The human experience is a multisensory process, which shifts according to changesin perception and individual experiences. Experiencing an architectural environment involves these nuances derived from living with a place. This concept of immersion in the environment to promote multisensory stimuli receives from Jon Charles Coe (2012) the name of “Immersive Design”, a term derived from architecture, but applied also to Virtual Reality(VR), Augmented Reality, Mixed Reality, Extended Reality, as well as structuringlanguages for object-oriented design and Human-Computer-Interaction.
 Since the Renaissance technology has become an essential element in the perception of the gaze thanks to the development of optical devices and techniques for representing the perspective. The result can be seen in the paintings, with detailed depictions of depth and textures, as well as in the architecture of cathedrals and other buildings, enabling higher and wider indoor spaces.

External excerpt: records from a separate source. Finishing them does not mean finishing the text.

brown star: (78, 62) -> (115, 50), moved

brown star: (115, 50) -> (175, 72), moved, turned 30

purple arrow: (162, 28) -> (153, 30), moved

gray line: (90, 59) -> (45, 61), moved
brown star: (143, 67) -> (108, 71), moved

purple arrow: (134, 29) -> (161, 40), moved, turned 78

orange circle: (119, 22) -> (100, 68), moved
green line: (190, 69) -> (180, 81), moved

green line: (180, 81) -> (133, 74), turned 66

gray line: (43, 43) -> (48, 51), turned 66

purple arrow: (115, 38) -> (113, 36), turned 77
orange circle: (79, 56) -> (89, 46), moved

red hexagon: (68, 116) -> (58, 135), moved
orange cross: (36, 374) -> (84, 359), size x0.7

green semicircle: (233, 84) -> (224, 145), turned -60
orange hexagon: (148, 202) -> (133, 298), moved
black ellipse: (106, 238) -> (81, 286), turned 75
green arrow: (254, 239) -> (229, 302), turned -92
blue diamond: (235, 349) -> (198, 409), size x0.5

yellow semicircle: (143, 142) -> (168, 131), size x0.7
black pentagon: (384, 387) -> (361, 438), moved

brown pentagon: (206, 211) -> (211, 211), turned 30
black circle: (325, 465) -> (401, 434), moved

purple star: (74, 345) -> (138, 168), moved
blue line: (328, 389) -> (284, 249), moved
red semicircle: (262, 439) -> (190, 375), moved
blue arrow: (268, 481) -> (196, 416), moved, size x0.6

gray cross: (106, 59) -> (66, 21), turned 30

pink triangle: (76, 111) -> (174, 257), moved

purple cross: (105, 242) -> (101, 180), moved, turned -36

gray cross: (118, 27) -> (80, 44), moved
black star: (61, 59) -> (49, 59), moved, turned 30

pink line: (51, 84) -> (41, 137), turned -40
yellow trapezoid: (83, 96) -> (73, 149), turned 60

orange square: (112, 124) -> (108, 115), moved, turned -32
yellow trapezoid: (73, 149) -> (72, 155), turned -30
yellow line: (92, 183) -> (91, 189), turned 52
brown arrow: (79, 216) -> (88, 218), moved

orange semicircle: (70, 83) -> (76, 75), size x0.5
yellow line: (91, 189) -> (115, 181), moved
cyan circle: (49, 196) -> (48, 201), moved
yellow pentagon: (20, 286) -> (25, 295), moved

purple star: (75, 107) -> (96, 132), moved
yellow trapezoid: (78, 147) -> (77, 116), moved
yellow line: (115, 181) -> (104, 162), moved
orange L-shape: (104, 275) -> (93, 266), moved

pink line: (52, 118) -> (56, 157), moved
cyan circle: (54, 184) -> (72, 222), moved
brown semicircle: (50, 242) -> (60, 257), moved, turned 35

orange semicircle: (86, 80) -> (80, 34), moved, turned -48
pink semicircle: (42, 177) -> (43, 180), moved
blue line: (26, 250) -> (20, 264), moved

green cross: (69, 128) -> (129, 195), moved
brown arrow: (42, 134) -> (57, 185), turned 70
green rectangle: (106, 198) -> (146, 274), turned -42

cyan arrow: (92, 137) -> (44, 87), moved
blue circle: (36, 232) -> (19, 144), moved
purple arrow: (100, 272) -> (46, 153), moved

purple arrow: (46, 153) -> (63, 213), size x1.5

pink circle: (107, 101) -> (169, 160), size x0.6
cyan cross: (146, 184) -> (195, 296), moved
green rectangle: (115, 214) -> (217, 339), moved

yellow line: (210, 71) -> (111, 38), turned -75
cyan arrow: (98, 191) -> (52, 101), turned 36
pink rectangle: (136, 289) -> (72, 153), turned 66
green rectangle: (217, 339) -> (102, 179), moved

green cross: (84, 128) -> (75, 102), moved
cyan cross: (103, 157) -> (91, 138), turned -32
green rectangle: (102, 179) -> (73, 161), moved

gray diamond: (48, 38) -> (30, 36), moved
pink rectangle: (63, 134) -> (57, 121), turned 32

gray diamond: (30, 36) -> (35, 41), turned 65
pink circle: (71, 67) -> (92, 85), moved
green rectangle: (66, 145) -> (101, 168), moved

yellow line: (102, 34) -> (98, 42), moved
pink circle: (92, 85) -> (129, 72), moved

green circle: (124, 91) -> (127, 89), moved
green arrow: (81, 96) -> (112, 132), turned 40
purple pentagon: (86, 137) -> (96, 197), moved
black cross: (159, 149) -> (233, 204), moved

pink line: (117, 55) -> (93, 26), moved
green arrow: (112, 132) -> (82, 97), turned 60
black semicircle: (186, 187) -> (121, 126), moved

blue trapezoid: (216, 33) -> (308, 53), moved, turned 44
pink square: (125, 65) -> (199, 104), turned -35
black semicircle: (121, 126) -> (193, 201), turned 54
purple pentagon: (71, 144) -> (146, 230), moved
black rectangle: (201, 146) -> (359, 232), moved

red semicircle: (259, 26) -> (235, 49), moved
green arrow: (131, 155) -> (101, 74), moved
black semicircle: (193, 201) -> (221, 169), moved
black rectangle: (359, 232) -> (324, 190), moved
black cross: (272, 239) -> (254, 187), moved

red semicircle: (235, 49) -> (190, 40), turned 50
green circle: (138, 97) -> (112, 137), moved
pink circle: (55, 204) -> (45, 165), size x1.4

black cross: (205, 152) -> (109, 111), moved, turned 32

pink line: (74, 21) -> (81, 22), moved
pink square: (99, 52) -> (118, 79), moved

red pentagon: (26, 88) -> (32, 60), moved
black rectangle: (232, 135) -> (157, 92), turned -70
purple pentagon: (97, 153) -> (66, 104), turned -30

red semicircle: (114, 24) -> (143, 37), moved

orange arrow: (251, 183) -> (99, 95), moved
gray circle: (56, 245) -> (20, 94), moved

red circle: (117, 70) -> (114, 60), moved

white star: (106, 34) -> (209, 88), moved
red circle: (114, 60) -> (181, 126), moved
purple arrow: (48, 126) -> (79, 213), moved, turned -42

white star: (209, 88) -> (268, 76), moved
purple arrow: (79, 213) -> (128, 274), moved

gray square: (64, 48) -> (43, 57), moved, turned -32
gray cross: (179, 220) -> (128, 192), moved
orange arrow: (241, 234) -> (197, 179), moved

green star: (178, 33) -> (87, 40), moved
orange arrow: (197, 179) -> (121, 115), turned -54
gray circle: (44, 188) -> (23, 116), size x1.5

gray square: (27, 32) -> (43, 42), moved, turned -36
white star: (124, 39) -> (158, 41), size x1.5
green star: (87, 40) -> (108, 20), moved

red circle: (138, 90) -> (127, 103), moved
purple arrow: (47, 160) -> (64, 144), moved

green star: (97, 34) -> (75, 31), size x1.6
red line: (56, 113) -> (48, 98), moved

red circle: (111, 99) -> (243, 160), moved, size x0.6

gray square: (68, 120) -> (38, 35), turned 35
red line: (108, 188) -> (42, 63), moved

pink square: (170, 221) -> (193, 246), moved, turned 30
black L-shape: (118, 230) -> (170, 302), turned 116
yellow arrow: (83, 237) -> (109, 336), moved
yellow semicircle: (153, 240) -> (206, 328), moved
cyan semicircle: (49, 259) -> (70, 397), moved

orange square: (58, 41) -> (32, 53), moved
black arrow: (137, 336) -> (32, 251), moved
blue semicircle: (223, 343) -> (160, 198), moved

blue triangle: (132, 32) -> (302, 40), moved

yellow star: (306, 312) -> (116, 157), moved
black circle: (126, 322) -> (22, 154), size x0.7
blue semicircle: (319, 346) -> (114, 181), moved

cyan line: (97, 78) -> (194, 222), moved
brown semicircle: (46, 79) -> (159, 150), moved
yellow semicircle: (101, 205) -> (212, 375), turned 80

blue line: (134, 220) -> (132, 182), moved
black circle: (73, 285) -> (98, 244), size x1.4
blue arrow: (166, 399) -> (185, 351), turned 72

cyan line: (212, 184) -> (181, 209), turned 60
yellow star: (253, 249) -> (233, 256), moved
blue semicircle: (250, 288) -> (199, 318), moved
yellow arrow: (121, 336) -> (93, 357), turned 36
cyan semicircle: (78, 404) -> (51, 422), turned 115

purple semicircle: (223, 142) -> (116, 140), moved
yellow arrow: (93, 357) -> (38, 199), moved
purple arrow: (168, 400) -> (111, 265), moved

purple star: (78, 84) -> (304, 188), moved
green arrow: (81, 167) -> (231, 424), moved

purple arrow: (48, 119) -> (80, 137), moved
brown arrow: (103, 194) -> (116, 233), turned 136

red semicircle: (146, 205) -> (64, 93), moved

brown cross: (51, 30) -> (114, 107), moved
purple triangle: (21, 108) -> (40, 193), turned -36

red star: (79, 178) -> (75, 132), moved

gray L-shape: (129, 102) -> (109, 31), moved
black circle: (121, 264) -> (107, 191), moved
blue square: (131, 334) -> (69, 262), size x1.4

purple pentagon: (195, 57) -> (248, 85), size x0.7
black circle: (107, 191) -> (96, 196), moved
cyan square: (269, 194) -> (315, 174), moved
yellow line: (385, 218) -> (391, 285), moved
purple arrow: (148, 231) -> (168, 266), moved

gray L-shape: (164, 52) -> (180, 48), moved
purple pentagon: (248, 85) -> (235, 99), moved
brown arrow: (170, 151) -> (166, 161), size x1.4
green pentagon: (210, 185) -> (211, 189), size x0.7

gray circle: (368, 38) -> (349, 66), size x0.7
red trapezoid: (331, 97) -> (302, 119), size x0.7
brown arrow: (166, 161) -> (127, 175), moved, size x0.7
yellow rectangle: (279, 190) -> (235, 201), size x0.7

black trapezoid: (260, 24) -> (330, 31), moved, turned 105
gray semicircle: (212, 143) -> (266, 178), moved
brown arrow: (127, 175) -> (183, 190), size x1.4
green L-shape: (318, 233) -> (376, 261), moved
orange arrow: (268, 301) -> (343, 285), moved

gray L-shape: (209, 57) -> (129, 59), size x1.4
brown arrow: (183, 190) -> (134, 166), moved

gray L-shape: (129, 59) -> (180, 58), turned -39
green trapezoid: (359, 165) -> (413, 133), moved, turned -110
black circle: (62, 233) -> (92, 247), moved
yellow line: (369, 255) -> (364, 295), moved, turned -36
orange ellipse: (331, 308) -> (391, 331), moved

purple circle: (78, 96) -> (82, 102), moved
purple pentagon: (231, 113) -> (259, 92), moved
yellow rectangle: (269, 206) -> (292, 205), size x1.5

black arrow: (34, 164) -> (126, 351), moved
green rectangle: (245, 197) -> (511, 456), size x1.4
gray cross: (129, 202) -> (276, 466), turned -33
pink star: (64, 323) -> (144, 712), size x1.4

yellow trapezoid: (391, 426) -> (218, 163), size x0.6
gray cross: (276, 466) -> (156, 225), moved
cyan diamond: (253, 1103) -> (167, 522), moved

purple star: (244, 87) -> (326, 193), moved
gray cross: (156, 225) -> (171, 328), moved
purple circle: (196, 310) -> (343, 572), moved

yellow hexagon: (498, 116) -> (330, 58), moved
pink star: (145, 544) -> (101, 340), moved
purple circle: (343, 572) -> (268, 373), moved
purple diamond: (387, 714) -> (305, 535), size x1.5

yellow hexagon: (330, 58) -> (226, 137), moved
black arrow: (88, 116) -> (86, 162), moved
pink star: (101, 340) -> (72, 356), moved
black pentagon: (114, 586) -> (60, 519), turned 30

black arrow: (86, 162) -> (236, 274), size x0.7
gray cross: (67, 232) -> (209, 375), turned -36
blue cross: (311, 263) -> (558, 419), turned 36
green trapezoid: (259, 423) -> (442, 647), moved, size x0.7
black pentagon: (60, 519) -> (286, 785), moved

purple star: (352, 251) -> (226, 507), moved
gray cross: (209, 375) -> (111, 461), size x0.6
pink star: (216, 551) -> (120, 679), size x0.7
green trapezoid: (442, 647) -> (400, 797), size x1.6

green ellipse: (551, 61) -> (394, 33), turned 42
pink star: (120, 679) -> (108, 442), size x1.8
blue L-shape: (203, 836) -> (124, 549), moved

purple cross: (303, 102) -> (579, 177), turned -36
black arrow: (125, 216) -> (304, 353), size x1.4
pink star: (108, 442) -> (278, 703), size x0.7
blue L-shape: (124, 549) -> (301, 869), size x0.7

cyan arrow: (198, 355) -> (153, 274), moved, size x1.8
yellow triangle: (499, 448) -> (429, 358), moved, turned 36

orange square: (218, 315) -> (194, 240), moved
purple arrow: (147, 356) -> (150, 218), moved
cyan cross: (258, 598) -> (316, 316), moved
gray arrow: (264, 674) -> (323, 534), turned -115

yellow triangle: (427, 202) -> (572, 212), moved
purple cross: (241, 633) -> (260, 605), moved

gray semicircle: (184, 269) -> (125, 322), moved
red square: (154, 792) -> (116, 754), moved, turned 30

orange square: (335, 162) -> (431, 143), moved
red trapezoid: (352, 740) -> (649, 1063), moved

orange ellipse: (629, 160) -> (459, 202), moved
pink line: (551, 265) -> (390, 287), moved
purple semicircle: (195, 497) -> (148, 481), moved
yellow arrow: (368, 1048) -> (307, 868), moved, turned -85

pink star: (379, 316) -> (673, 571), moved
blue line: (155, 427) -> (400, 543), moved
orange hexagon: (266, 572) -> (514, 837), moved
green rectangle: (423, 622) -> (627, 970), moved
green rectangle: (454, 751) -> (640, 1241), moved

 Contemporaneously, based on our own experiences that of other professors, we have identified major problems in teaching perspective and spatial reasoning in drawing classes, either due to the previous deficiency in geometry, or due to the majority use of two-dimensional technologies - such as screens, displays and paper. This scenario can restrict the drawing classes experience, the realization of projects, and even discourage the teaching-learning process.
 The research “Immersive Design, through technological devices of Virtual Reality”, has worked on different methodologies mediated by the use of VR devices for teaching perspective in drawing classes. Among “digital natives” students the use of VR has stimulated new forms of perception and sensitivity thanks to the three- dimensional experience in immersive environments.
 In the virtual space the student can experience in an empirical way the perspective involved in the construction of spatial elements. This happens, for example, with the possibility of drawing directly in three-dimensional space and “walking” along the trace - even controlling the time of the action. Therefore, it becomes possible to unveil the image from various angles by displacing the observer, unlike “static” techniques structurally limited to flat and two dimensional supports.
 Mediated by VR apparatuses the body immerses itself in the digital, creating a synergy between the gestural and the conceptual in three-dimensional virtual environments, that can function simultaneously as a space for representation and embodiment. According to Philippe Quéau (1996), the image becomes an exploitable place that extrapolates its representational condition. The image is no longer a substrate within the experience would be written. This place is itself an image - a kind of symptom of the symbolic model that is at its origin. It is the very experience of that space that allows us to return to the source of its intelligibility, that is, to the model. This is the experience that epigenetically constitutes it as “space”. The synthetic image modifies our relationship with the immediate reality, structuring it as a “drawable” instrument.
 The analysis of the results validates the research hypotheses and has allowed to rescue didactic and perceptual principles related to the perspective. In addition, it indicates new perspectives and potentialities for the use of VR in education, especially, but not limited to, drawing classes.